Copy out exactly, from the entries that follow, the line holding "How We Spent a Luxe", the line holding "cognitive behavioral therapy (CBT) or", and all lines between them, but no pictures.

━━━ SOURCE INFORMATION

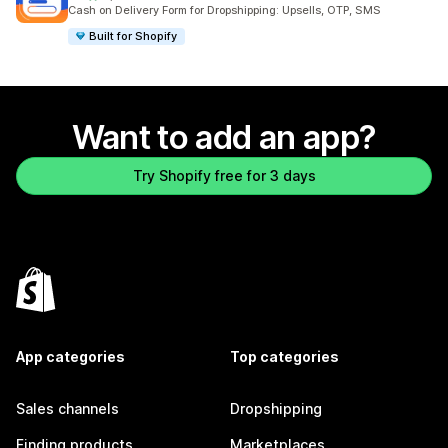
2533 total reviews
Cash on Delivery Form for Dropshipping: Upsells, OTP, SMS
Built for Shopify
Want to add an app?
Try Shopify free for 3 days
App categories
Top categories
Sales channels
Dropshipping
Finding products
Marketplaces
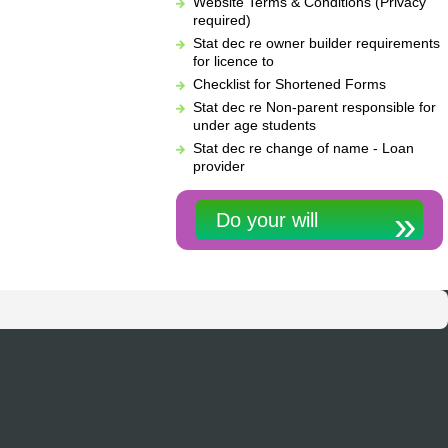
Website Terms & Conditions (Privacy
required)
Stat dec re owner builder requirements
for licence to
Checklist for Shortened Forms
Stat dec re Non-parent responsible for
under age students
Stat dec re change of name - Loan
provider
Do your will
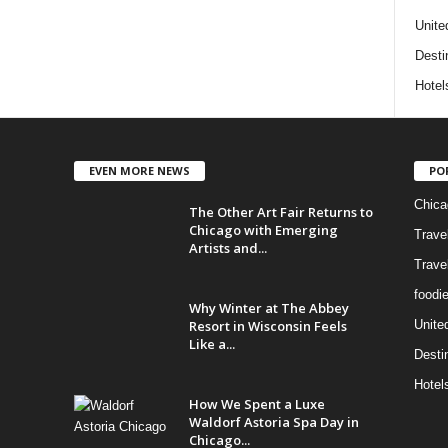
Unite
Desti
Hotel
EVEN MORE NEWS
PO
Chica
The Other Art Fair Returns to
Chicago with Emerging
Trave
Artists and...
Trave
foodi
Why Winter at The Abbey
Resort in Wisconsin Feels
Unite
Like a...
Desti
Hotel
How We Spent a Luxe
Waldorf Astoria Spa Day in
Chicago...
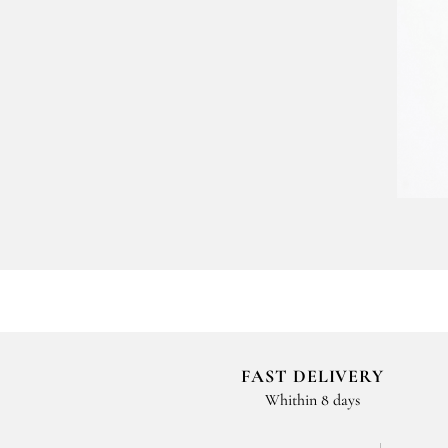
FAST DELIVERY
Whithin 8 days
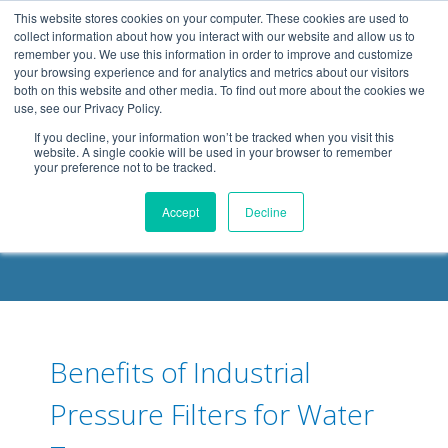
.header-container, .body-container, .footer-container { max-
This website stores cookies on your computer. These cookies are used to
width: 1080px; margin: 0 auto;
collect information about how you interact with our website and allow us to
remember you. We use this information in order to improve and customize
your browsing experience and for analytics and metrics about our visitors
both on this website and other media. To find out more about the cookies we
use, see our Privacy Policy.
If you decline, your information won’t be tracked when you visit this
website. A single cookie will be used in your browser to remember
your preference not to be tracked.
DELOACH BLOG
Accept
Decline
Benefits of Industrial
Pressure Filters for Water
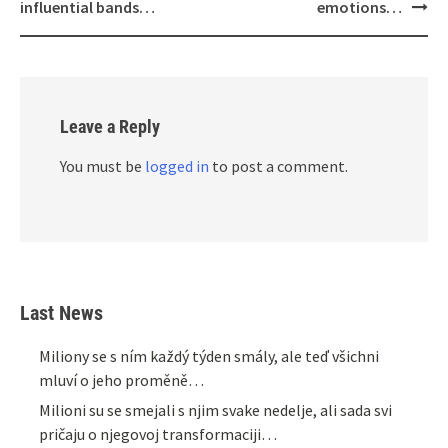
influential bands…
emotions…
Leave a Reply
You must be
logged in
to post a comment.
Last News
Miliony se s ním každý týden smály, ale teď všichni
mluví o jeho proměně…
Milioni su se smejali s njim svake nedelje, ali sada svi
pričaju o njegovoj transformaciji…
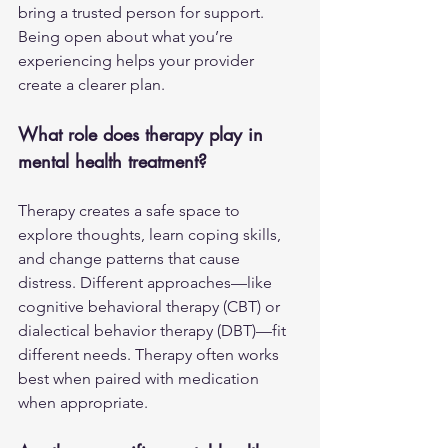
bring a trusted person for support. 
Being open about what you’re 
experiencing helps your provider 
create a clearer plan.
What role does therapy play in 
mental health treatment?
Therapy creates a safe space to 
explore thoughts, learn coping skills, 
and change patterns that cause 
distress. Different approaches—like 
cognitive behavioral therapy (CBT) or 
dialectical behavior therapy (DBT)—fit 
different needs. Therapy often works 
best when paired with medication 
when appropriate.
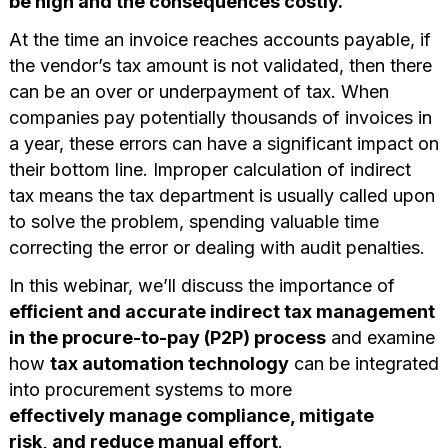
be high and the consequences costly.
At the time an invoice reaches accounts payable, if
the vendor’s tax amount is not validated, then there
can be an over or underpayment of tax. When
companies pay potentially thousands of invoices in
a year, these errors can have a significant impact on
their bottom line. Improper calculation of indirect
tax means the tax department is usually called upon
to solve the problem, spending valuable time
correcting the error or dealing with audit penalties.
In this webinar, we’ll discuss the importance of
efficient and accurate indirect tax management
in the procure-to-pay (P2P) process
and examine
how
tax automation technology
can be integrated
into procurement systems to more
effectively manage compliance, mitigate
risk, and reduce manual effort
.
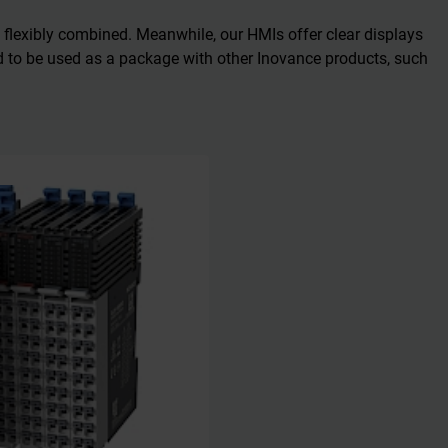
 flexibly combined. Meanwhile, our HMIs offer clear displays
ed to be used as a package with other Inovance products, such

━━━━━━

**THE COMPLETED TASK:**
How We Spent a Luxe
Waldorf Astoria Spa Day in
Chicago...
FAST DELIVERY
Whithin 8 days
.header-container, .body-container, .footer-container { max-
This website stores cookies on your computer. These cookies are used to
width: 1080px; margin: 0 auto;
collect information about how you interact with our website and allow us to
remember you. We use this information in order to improve and customize
your browsing experience and for analytics and metrics about our visitors
both on this website and other media. To find out more about the cookies we
use, see our Privacy Policy.
If you decline, your information won’t be tracked when you visit this
website. A single cookie will be used in your browser to remember
your preference not to be tracked.
DELOACH BLOG
Accept
Decline
Benefits of Industrial
Pressure Filters for Water
influential bands…
emotions…
Leave a Reply
You must be
logged in
to post a comment.
Last News
Miliony se s ním každý týden smály, ale teď všichni
mluví o jeho proměně…
Milioni su se smejali s njim svake nedelje, ali sada svi
pričaju o njegovoj transformaciji…
bring a trusted person for support. 
Being open about what you’re 
experiencing helps your provider 
create a clearer plan.
What role does therapy play in 
mental health treatment?
Therapy creates a safe space to 
explore thoughts, learn coping skills, 
and change patterns that cause 
distress. Different approaches—like 
cognitive behavioral therapy (CBT) or 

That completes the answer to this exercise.